Originally written in November of 2010; five years before I myself became a grandmother (His Name is Avi). And now, all I can think of is Gregoria.
I lay under the pillows as still as I could. She would come in soon. The anxiety of anticipation made me wiggle my feet protruding from the left side of the bed. Shh I reminded myself with a giggle jammed firmly against the back of my throat. That sound came out…you know the sound you make when you are trying to swallow laughter.
I could hear her moving about the room. She had in her seventy second year of life and 50 something year of marriage asked my grandfather to sleep in the far bed room of the three room house. He had dutifully rested his head a the west end of the house so that I could sleep with her in her bed. She loved me and I loved her.
Everyday I would get to her house after school and have a mid afternoon snack. I would sit with my grandfather, who always sat near the wall heater in the winter and at the kitchen dinette table during less cold seasons. We would watch the Three Stooges together. He thought they were hilarious and I thought my grandfather was hilarious. He laughed heartily and looked at me often as if to say, “did you see that?”
My grandmother would sometimes let me spend the night even though I had already spent the whole week with her. I could never get enough of her. We would walk around the yard, wash down driveways, pick pecans from the giant tree in her yard. Sometimes we would walk through the picket fence dividing the property into two separated lots; my grandparents’ and my aunts. We would visit my aunt or just water her plants for her so she would have less to do when she got home from work.
Sometimes my grandfather would let me go to the store with him. We would walk slowly and carefully down an adjacent street to the corner store. He would buy me a treat and I waited for him to select what ever it was my grandmother needed and then we would head back to the little house with two orange trees and a pecan. Chinese people owned that market. I don’t know how they communicated, but they did.
My grandmother would come into the room and take each hair pin from her head. She would gently unroll her long gray braid until it dangled down the exact center of her back all the way to her waist. Then she would take her braid apart and brush her hair. She would turn down the bed spread to reveal her flowery sheets and tell me to climb in.
No matter what time of night, once my grandmother and I were in bed she helped me say my prayers. I learned them all with her help, in Spanish: Our Father, Hail Mary, Act of Contrition; all of them. She would say a phrase and I would repeat it. If I mispronounced something, she would quickly correct me and move on. I loved this ritual.
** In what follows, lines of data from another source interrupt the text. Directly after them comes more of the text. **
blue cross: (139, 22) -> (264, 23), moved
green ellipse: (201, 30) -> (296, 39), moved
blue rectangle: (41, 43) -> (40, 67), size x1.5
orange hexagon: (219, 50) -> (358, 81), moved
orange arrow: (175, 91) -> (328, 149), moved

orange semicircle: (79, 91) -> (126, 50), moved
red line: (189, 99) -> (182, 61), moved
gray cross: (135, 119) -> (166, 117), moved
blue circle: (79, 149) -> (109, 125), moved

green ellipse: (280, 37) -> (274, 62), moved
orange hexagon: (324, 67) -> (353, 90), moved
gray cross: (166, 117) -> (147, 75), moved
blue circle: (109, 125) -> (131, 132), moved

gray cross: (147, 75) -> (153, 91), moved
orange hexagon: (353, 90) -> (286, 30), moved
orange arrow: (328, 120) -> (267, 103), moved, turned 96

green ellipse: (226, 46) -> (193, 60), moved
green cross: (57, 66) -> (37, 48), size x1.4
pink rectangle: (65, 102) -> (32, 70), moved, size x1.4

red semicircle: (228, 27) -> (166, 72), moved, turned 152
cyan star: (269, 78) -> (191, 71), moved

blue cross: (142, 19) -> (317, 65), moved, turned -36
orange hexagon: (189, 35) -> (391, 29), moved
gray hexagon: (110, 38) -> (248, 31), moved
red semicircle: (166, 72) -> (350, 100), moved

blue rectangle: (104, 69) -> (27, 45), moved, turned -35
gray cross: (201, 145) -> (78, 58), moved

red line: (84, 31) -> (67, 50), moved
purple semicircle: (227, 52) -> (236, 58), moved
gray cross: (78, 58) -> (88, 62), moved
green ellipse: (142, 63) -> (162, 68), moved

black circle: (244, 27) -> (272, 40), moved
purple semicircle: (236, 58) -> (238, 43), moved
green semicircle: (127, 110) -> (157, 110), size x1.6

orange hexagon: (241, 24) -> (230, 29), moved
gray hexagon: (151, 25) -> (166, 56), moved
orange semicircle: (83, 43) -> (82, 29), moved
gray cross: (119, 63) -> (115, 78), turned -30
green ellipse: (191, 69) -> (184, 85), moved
She sat on the end of the bed to brush her hair. I exploded out from under the pillows and yelled, “boo!” She acted as if she were frightened beyond understanding and pulled me from the top of the bed and sat me down for my hair to be brushed. “Shh,” she said, “you’ll wake your grandfather. Now hold still.”
This is one of my fondest memories of my grandmother Gregoria Vidaurri. She died soon after my tenth birthday. But she taught me to pray before she left. What more could I want?
For years I believed and still do believe that my grandparents are like characters in a book. If I open a book and read it, the character comes to life. So I decided that every time I think of my grandparents they will know that I am thinking of them in heaven. They will come to life to see what I am doing.
Right now she is watching me write. I have to think of her everyday so that she can be alive everyday.
Likewise we need to think of each other everyday so that we can be alive everyday.